You can add the following annotator to construct questions using PATIENT and ADMISSION:

```python
# setEntities1 says which entity from NER goes first in the question
# setEntities2 says which entity from NER goes second in the question
# setQuestionMark to True adds a '?' at the end of the sentence (after entity 2)
# To sum up, the pattern is     [QUESTIONPRONOUN] [ENTITY1] [ENTITY2] [QUESTIONMARK]

qagenerator = NerQuestionGenerator()\
  .setInputCols(["ner_chunk"])\
  .setOutputCol("question")\
  .setQuestionMark(True)\
  .setQuestionPronoun("When")\
  .setStrategyType("Paired")\
  .setEntities1(["PATIENT"])\
  .setEntities2(["ADMISSION"])
```
In the column `question` you will find: `When John Smith was admitted?`. Likewise you could have `Where` or any other question pronoun you may need.

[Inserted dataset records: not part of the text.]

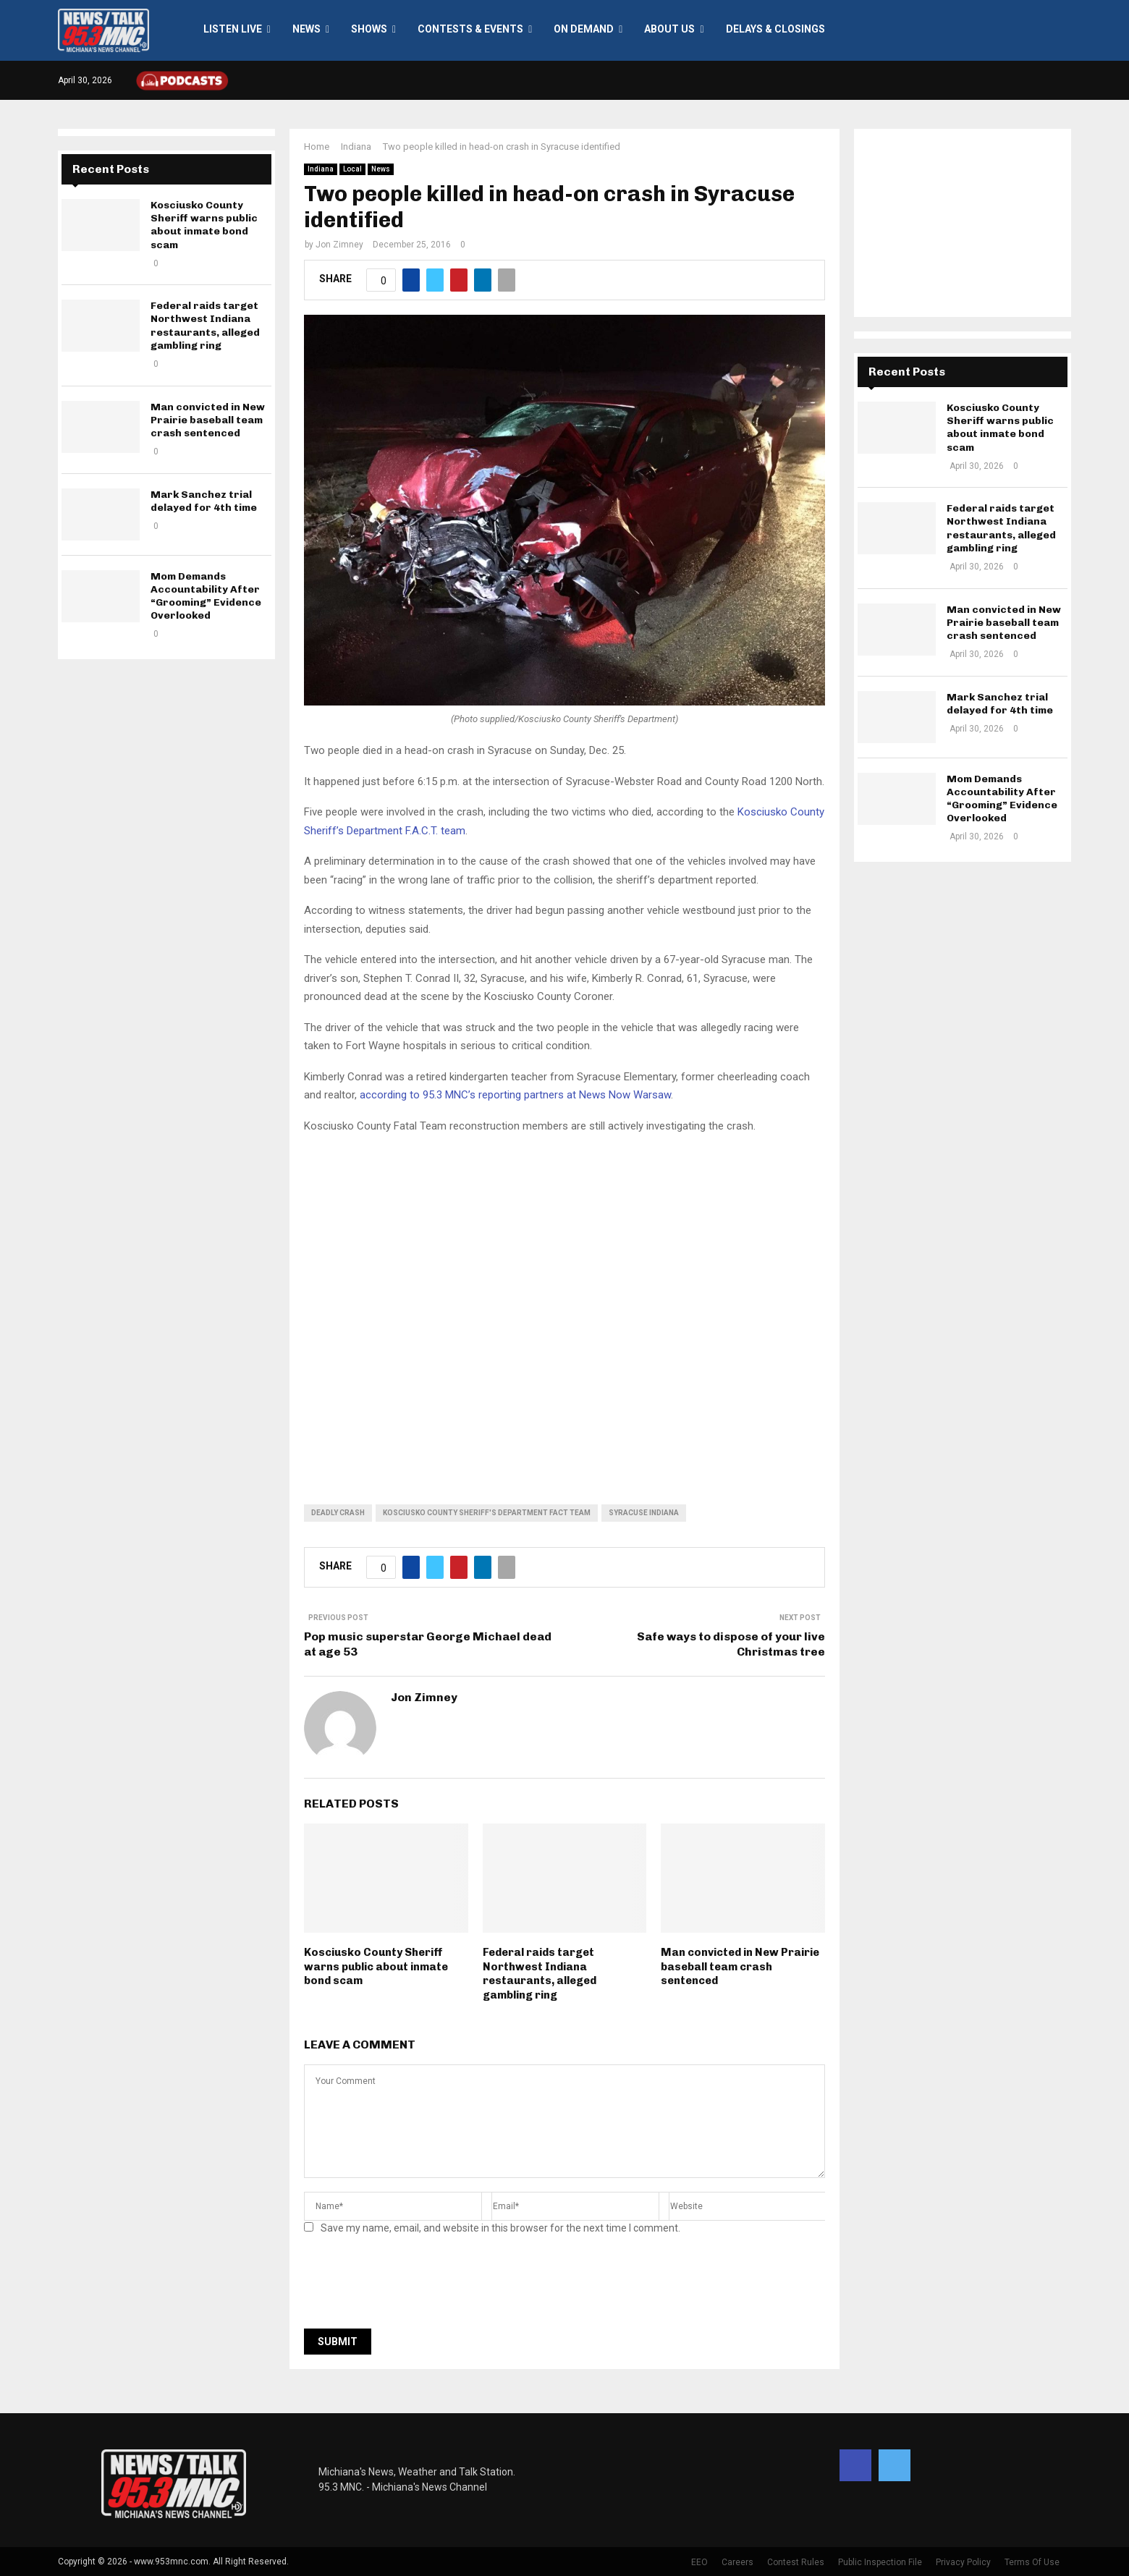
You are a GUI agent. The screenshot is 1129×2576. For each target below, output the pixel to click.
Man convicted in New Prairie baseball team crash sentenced (740, 1966)
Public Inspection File (880, 2562)
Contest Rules (795, 2562)
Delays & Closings (775, 29)
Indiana (321, 169)
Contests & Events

You can use those questions in a QuestionAnsweringModel or ZeroShotNER (any model which requires a question as an input. Let's see the case of QA.

```python
qa = BertForQuestionAnswering.pretrained("bert_qa_spanbert_finetuned_squadv1","en") \
  .setInputCols(["question", "document"]) \
  .setOutputCol("answer") \
  .setCaseSensitive(True)
```
The result will be:

```bash
+--------------------------------------------------------+-----------------------------+
|question                                                |answer                       |
+--------------------------------------------------------+-----------------------------+
|[{document, 0, 25, When John Smith was admitted ? ...}] |[{chunk, 0, 8, Sep 3rd ...}] |
+--------------------------------------------------------+-----------------------------+
```
Strategies:
- Paired: First chunk of Entity 1 will be grouped with first chunk of Entity 2, second with second, third with third, etc (one-vs-one)
- Combined: A more flexible strategy to be used in case the number of chukns in Entity 1 is not aligned with the number of chunks in Entityt 2. The first chunk from Entity 1 will be grouped with all chunks in Entity 2, the second chunk in Entity 1 with again be grouped with all the chunks in Entity 2, etc (one-vs-all).